Omit all images, then repeat exactly the lines below from the one containing "пищевые привычки." through the one containing "QS 5 (höchste QS)", both ends included.

(Collection entries)
Segment Open

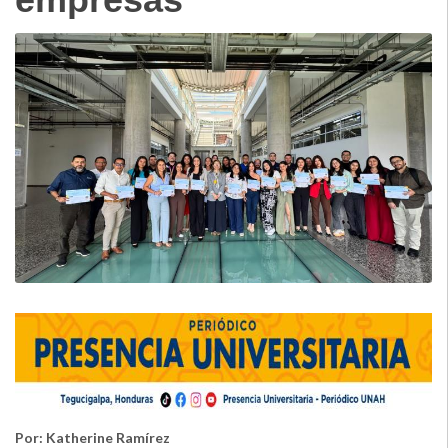
Por: Katherine Ramírez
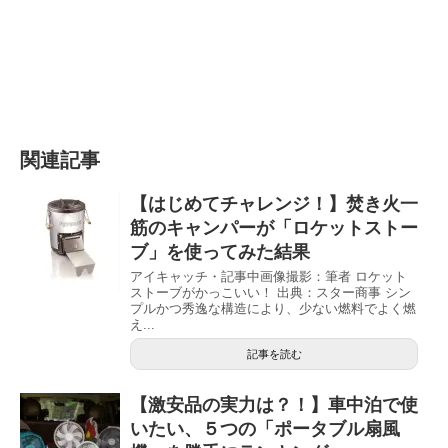
関連記事
【はじめてチャレンジ！】焚き火一
筋のキャンパーが「ロケットストー
ブ」を使ってみた結果
アイキャッチ・記事中画像撮影：筆者 ロケット
ストーブがかっこいい！ 出典：スター商事 シン
プルかつ秀逸な構造により、少ない燃料でよく燃
え...
記事を読む
【激安品の実力は？！】車中泊で使
いたい、５つの「ポータブル扇風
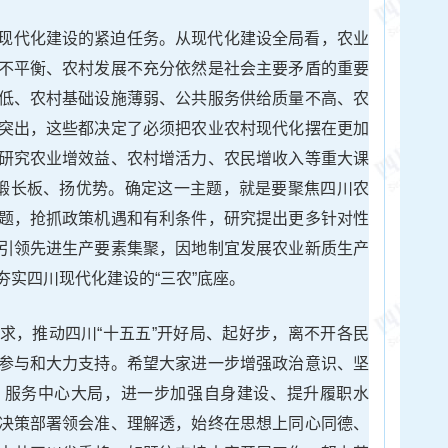
现代化建设的紧迫任务。从现代化建设全局看，农业
不平衡、农村发展不充分依然是社会主要矛盾的重要
低、农村基础设施薄弱、公共服务供给质量不高、农
突出，这些都决定了必须把农业农村现代化摆在更加
研究农业增效益、农村增活力、农民增收入等重大课
、锻长板、扬优势。确定这一主题，就是要聚焦四川农
题，抢抓政策机遇和有利条件，研究提出更多针对性
引领先进生产要素集聚，因地制宜发展农业新质生产
实四川现代化建设的“三农”底座。
求，推动四川“十五五”开好局、起好步，离不开各民
参与和大力支持。希望大家进一步增强政治意识、坚
、服务中心大局，进一步加强自身建设、提升履职水
决策部署领会准、理解透，始终在思想上同心同德、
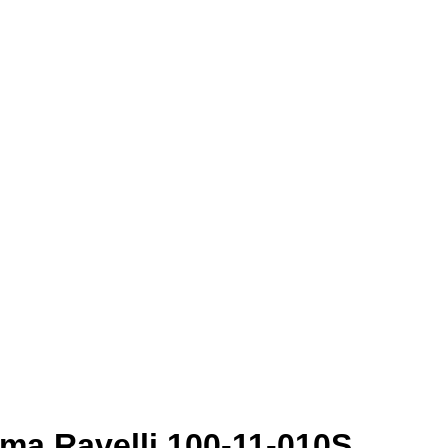
ma Ravelli 100-11-010S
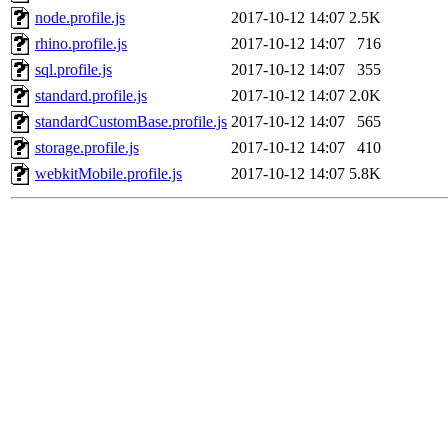
node.profile.js
2017-10-12 14:07
2.5K
rhino.profile.js
2017-10-12 14:07
716
sql.profile.js
2017-10-12 14:07
355
standard.profile.js
2017-10-12 14:07
2.0K
standardCustomBase.profile.js
2017-10-12 14:07
565
storage.profile.js
2017-10-12 14:07
410
webkitMobile.profile.js
2017-10-12 14:07
5.8K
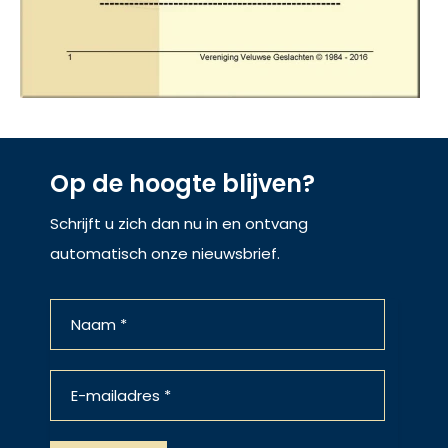
Op de hoogte blijven?
Schrijft u zich dan nu in en ontvang
automatisch onze nieuwsbrief.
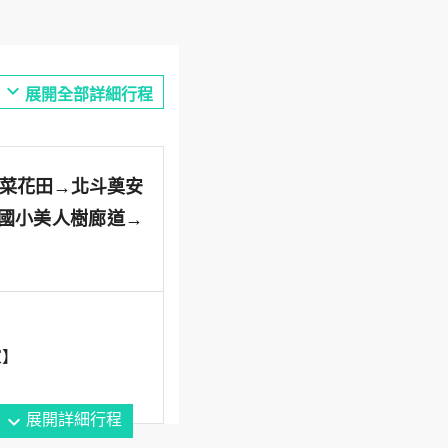
expand_more
展開全部詳細行程
韭菜花田→北斗奠安
田國小美人樹廊道→
家】
expand_more
展開詳細行程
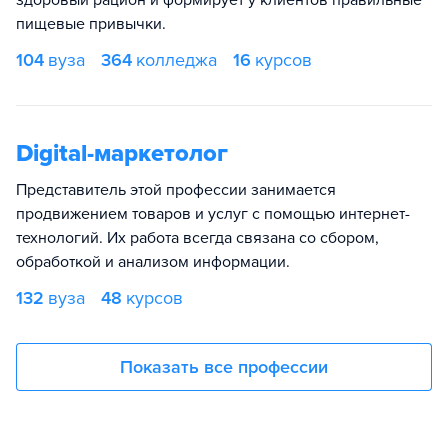
здоровый рацион и формирует у клиентов правильные
пищевые привычки.
104
вуза
364
колледжа
16
курсов
Digital-маркетолог
Представитель этой профессии занимается
продвижением товаров и услуг с помощью интернет-
технологий. Их работа всегда связана со сбором,
обработкой и анализом информации.
132
вуза
48
курсов
Показать все профессии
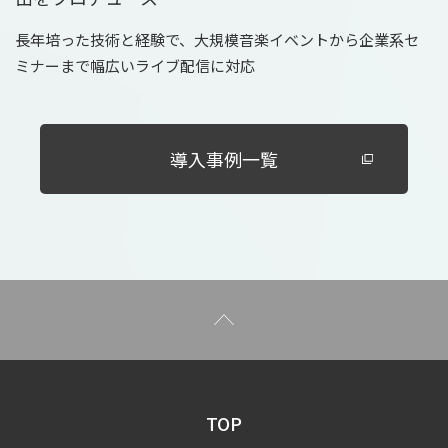
長年培った技術と経験で、大規模音楽イベントから企業系セ
ミナーまで幅広いライブ配信に対応
導入事例一覧
TOP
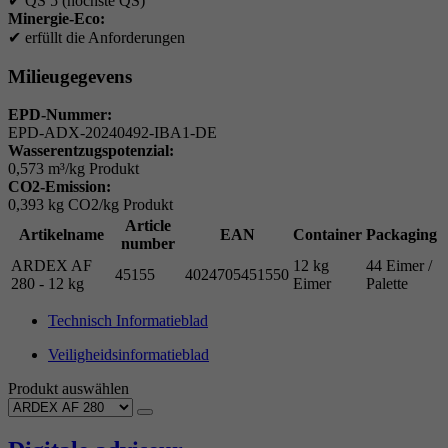
✔
QS 5 (höchste QS)
Minergie-Eco:
✔
erfüllt die Anforderungen
Milieugegevens
EPD-Nummer:
EPD-ADX-20240492-IBA1-DE
Wasserentzugspotenzial:
0,573 m³/kg Produkt
CO2-Emission:
0,393 kg CO2/kg Produkt
Article
Artikelname
EAN
Container
Packaging
number
ARDEX AF
12 kg
44 Eimer /
45155
4024705451550
280 - 12 kg
Eimer
Palette
Technisch Informatieblad
Veiligheidsinformatieblad
Produkt auswählen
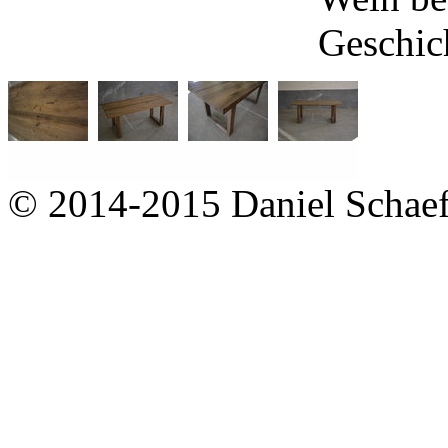
Geschic
© 2014-2015 Daniel Schaef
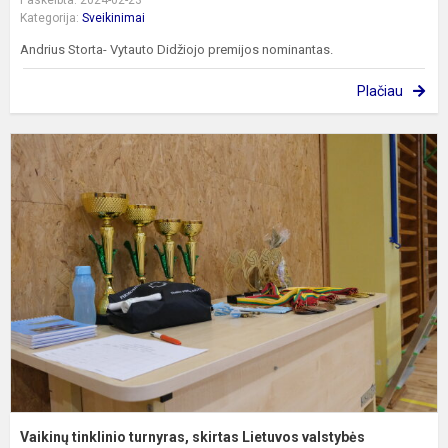
Kategorija:
Sveikinimai
Andrius Storta- Vytauto Didžiojo premijos nominantas.
Plačiau
V
t
t
s
L
v
a
Vaikinų tinklinio turnyras, skirtas Lietuvos valstybės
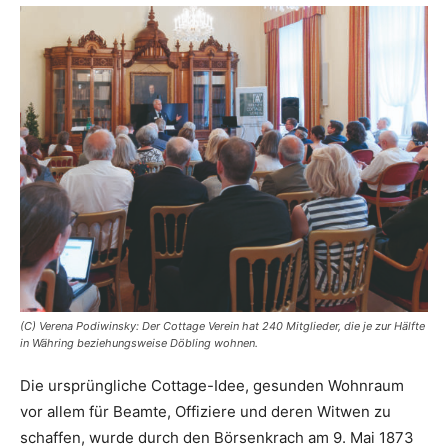
(C) Verena Podiwinsky: Der Cottage Verein hat 240 Mitglieder, die je zur Hälfte
in Währing beziehungsweise Döbling wohnen.
Die ursprüngliche Cottage-Idee, gesunden Wohnraum
vor allem für Beamte, Offiziere und deren Witwen zu
schaffen, wurde durch den Börsenkrach am 9. Mai 1873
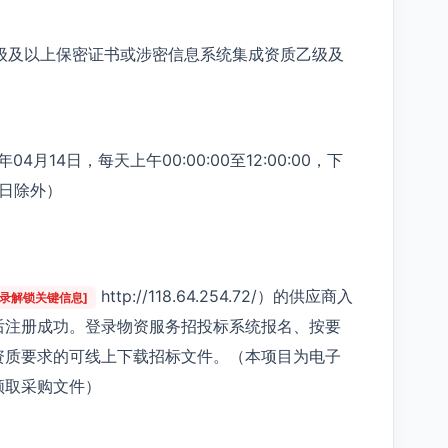
二级及以上保密证书或涉密信息系统集成资质乙级及
4月14日，每天上午00:00:00至12:00:00，下
节假日除外）
）
http://118.64.254.72/）的供应商入
登录解锁关键信息]
后注册成功。登录物资服务招投标系统报名、按要
资质要求的可线上下载招标文件。（本项目为电子
领取采购文件）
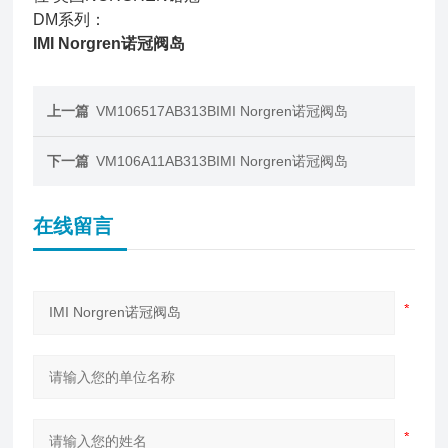
DM系列：
IMI Norgren诺冠阀岛
上一篇
VM106517AB313BIMI Norgren诺冠阀岛
下一篇
VM106A11AB313BIMI Norgren诺冠阀岛
在线留言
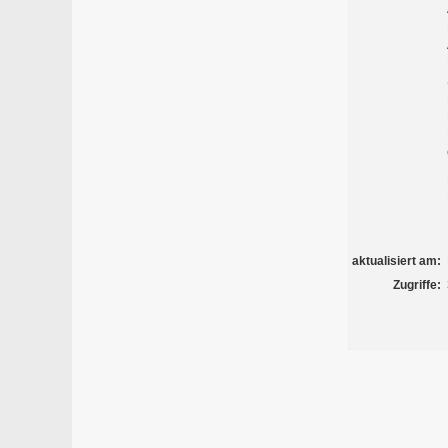
aktualisiert am:
Zugriffe:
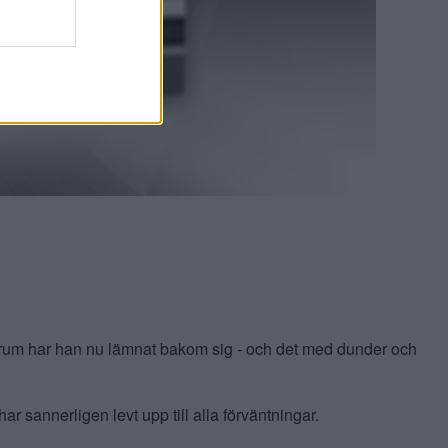
nrum har han nu lämnat bakom sig - och det med dunder och
 sannerligen levt upp till alla förväntningar.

Segment Closed

** TASK ANSWER **
пищевые привычки.
104
вуза
364
колледжа
16
курсов
Digital-маркетолог
Представитель этой профессии занимается
продвижением товаров и услуг с помощью интернет-
технологий. Их работа всегда связана со сбором,
обработкой и анализом информации.
132
вуза
48
курсов
Показать все профессии
長年培った技術と経験で、大規模音楽イベントから企業系セ
ミナーまで幅広いライブ配信に対応
導入事例一覧
TOP
✔
QS 5 (höchste QS)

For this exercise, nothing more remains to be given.